Las vacunas son y serán un paliativo, no una cura. La Pandemia son tiempos, no un acertijo.

b) Seguir preocupándose por el origen del virus es un ejercicio racional de estupidez humana, pues, en el caso –que no es el caso-, de que hubiera sido un virus fabricado por el ser humano, lo único que vendría a corroborar es hasta qué punto el mal ideológico se ha apoderado de las relaciones humanas.

Los chivos expiatorios de las ideologías fallidas

c) Querer o creer que la solución a esta pandemia es una cuestión solo científica, o sanitaria, es de una ingenuidad tremenda. Es seguir ciego de las tradiciones que ponen el acento de la vida no en el ser humano, sino en las creencias. La ciencia si no está abierta al espíritu, que nada tiene que ver con religiones de todo color, es una ciencia ciega y, como dice el Maestro, un ciego no puede guiar a otro ciego. Algún ingenuo seguirá creyendo que Jesús de Nazaret es el hijo de un Dios iracundo, celoso, y se negarán a ver a un Jesús llegado de los cielos. Ya sabemos, lo que el hombre no ha logrado, nadie en el universo conocido lo puede alcanzar. Como diría algún poeta amigo, ver para creer.

d) Querer o creer que la solución a esta pandemia es una cuestión política, de lo que emane del sancta sanctorum de la prostituida élite mundial, no es una ingenuidad, es una ceguera total debido a los cantos de sirena de unas tradiciones ideológicas preñadas del mal, perdón, del Mal, con mayúscula. Pues el mal con minúscula es fruto de la ignorancia, que es el que bebe el común de los mortales, pero con mayúscula es fruto de la libertad de las conciencias. Cuando una conciencia política olvida su humanidad al olvidar la humanidad de toda conciencia, se convierte en alevín de demonio. Sí, el demonio existe, pero no es de este mundo. Los demonios de este mundo son humanos, demasiado humanos, pero esto es otro cantar.
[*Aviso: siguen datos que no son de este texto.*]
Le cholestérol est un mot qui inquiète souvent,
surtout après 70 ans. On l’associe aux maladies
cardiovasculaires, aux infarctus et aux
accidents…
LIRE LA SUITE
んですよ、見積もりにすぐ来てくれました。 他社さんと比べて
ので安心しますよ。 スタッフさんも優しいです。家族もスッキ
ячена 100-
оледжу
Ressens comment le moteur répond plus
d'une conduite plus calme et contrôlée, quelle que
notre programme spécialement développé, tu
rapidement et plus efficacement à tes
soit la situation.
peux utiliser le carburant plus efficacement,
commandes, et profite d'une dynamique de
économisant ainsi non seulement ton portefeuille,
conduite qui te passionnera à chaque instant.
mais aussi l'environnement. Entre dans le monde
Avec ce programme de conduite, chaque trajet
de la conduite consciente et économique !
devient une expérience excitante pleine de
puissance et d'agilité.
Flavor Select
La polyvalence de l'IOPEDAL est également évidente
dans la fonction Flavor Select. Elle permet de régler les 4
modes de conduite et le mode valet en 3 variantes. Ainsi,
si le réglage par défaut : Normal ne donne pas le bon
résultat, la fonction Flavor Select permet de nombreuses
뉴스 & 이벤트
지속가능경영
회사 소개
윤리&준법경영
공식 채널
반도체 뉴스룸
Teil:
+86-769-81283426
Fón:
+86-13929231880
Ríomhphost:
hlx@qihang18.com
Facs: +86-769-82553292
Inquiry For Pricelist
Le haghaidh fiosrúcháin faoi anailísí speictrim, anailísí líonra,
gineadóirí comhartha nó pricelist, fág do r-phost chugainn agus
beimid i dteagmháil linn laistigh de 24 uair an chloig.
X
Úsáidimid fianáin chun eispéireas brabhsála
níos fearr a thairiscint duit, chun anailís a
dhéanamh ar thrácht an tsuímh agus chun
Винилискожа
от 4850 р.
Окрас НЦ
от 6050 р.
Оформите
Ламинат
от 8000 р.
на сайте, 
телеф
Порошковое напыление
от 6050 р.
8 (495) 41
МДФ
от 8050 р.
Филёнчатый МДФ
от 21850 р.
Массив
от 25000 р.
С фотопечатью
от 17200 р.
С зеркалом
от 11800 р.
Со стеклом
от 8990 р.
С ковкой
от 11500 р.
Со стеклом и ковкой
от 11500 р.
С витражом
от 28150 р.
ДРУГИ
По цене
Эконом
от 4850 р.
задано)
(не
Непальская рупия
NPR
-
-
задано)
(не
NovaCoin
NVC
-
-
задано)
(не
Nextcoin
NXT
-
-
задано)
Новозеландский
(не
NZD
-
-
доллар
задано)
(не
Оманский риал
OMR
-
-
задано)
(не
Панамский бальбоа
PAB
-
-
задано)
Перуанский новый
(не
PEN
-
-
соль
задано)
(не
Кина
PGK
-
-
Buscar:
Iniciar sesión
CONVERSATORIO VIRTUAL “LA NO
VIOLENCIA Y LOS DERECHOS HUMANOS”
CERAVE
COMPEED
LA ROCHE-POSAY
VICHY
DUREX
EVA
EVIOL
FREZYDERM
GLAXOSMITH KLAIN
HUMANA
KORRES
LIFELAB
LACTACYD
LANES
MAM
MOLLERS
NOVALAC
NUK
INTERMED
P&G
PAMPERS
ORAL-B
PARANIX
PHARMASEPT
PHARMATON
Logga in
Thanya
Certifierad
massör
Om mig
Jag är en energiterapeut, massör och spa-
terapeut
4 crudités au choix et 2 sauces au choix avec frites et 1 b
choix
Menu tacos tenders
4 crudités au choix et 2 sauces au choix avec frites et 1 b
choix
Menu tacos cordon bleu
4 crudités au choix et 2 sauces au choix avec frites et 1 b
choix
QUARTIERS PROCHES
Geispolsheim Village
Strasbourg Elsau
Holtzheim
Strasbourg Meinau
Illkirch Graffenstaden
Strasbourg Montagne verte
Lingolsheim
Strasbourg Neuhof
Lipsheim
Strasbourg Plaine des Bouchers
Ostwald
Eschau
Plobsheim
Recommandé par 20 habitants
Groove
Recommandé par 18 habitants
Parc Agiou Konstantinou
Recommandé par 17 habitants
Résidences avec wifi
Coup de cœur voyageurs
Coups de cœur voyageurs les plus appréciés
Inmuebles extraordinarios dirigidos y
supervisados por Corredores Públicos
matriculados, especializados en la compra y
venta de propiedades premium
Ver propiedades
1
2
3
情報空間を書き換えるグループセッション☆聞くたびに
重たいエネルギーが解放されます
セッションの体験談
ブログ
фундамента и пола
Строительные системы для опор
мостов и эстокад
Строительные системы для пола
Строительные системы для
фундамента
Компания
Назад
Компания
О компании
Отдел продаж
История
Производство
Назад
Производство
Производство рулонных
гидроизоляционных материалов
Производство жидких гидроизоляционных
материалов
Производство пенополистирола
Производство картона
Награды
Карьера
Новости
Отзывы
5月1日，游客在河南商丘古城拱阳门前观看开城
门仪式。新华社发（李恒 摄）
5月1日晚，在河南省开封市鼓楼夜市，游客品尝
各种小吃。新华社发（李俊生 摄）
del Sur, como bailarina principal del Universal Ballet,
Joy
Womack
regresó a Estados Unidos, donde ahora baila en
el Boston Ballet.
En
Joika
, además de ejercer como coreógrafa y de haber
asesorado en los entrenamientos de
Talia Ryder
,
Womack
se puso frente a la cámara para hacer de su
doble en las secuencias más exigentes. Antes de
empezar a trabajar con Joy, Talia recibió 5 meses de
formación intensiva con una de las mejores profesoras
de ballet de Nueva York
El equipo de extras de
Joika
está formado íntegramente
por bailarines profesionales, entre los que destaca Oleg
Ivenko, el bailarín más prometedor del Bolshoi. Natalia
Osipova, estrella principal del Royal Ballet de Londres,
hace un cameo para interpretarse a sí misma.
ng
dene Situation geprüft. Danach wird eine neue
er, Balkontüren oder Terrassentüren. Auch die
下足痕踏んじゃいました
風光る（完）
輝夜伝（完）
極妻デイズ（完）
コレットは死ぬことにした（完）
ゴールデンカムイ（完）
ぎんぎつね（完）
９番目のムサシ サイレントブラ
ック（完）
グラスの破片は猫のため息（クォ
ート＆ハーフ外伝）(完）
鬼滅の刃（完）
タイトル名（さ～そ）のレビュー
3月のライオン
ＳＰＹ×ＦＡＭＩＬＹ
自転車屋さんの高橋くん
jamás escucharán a las conciencias humanas. Sus ideologías los vuelven sordos y agresivos

e) Querer o creer que la solución a esta pandemia es una cuestión de religiones humanas con sus dioses humanos y sus guardianes díscolos no es una cuestión de ingenuidad o ceguera, sino de fanatismos. Las religiones humanas nacieron de miedos, muchos de ellos sembrados desde los mismos orígenes de la evolución humana. Desde nuestro humilde ver, refugiarse en esperanzas creadas para perpetuar miedos de todo tipo, no llevará a parte alguna, sino que sumergirá más y más al ser humano en el caos que se vivirá en estos finales.

Quien busca dioses humanos para encontrar una solución a la pandemia, no encontrará sino la desidia humana

d) El caos del fin de los tiempos, repito, es un caos del que emergerá un nuevo orden, una nueva humanidad. Y como los increyentes son muchos, pues ni modo, que el tiempo sea, como humanamente se sabe, el juez de estas palabras.